Friday, December 26, 2014

Gödel’s Wager

Gödel’s Wager

          For arithmetic to make sense, it must be consistent; otherwise it means nothing. The same goes for logic and reason in general. But according to Gödel’s Second Incompleteness Theorem, an arithmetical deduction system is consistent if and only if it cannot prove its consistency. Either it has a proof of consistency, which is false, or it is consistent but it cannot prove it.
          So if arithmetic is consistent (and with it, logic and reason) then we cannot be sure that it’s consistent! Yet we use arithmetic anyhow; an act of faith.
          And why not? Either arithmetic makes sense or it does not; and you may use it, or not. If you cannot prove that arithmetic makes sense, then any decision about using it is by definition a wager.
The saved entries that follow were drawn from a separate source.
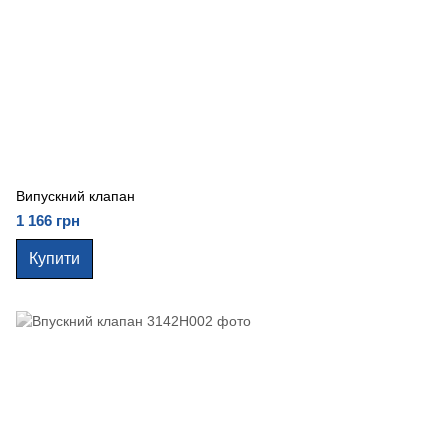
Випускний клапан
1 166 грн
Купити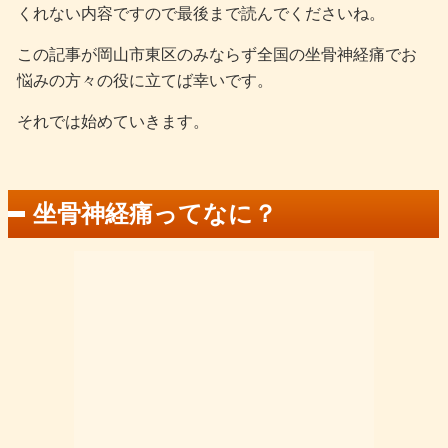
くれない内容ですので最後まで読んでくださいね。
この記事が岡山市東区のみならず全国の坐骨神経痛でお
悩みの方々の役に立てば幸いです。
それでは始めていきます。
坐骨神経痛ってなに？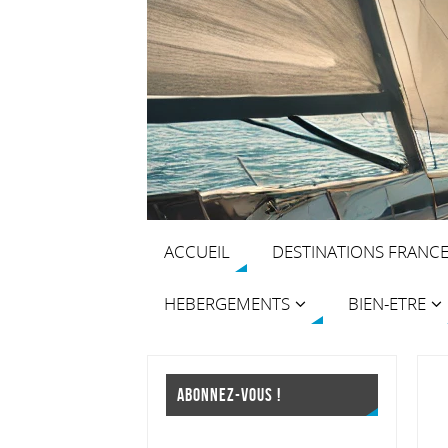
ACCUEIL
DESTINATIONS FRANC
HEBERGEMENTS
BIEN-ETRE
ABONNEZ-VOUS !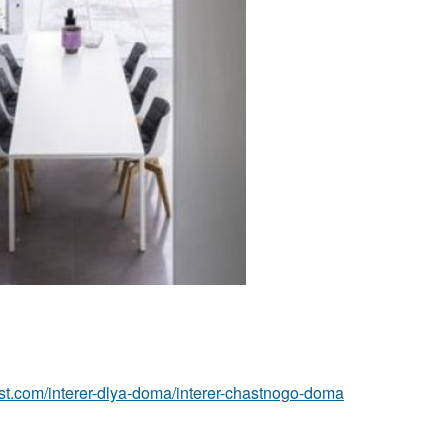
-best.com/interer-dlya-doma/interer-chastnogo-doma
I submit that wagering on arithmetic, logic and reason has no downside.
          For if you wager on arithmetic, but arithmetic makes no sense, then neither does anything else. How do you account, when the count itself is of no account? All bets would be off; there’d be nothing to win or lose; so you’d lose nothing.
          Whereas if you wager on arithmetic, and it does make sense, then you make sense too; an enormous practical and spiritual blessing.
          Therefore if you wager on arithmetic (and logic and reason) then at worse you lose nothing, and otherwise you win great blessings. No downside, a huge upside. Therefore bet on arithmetic, logic and reason!

          The above argument echoes Pascal’s Wager. Gödel, meet Pascal!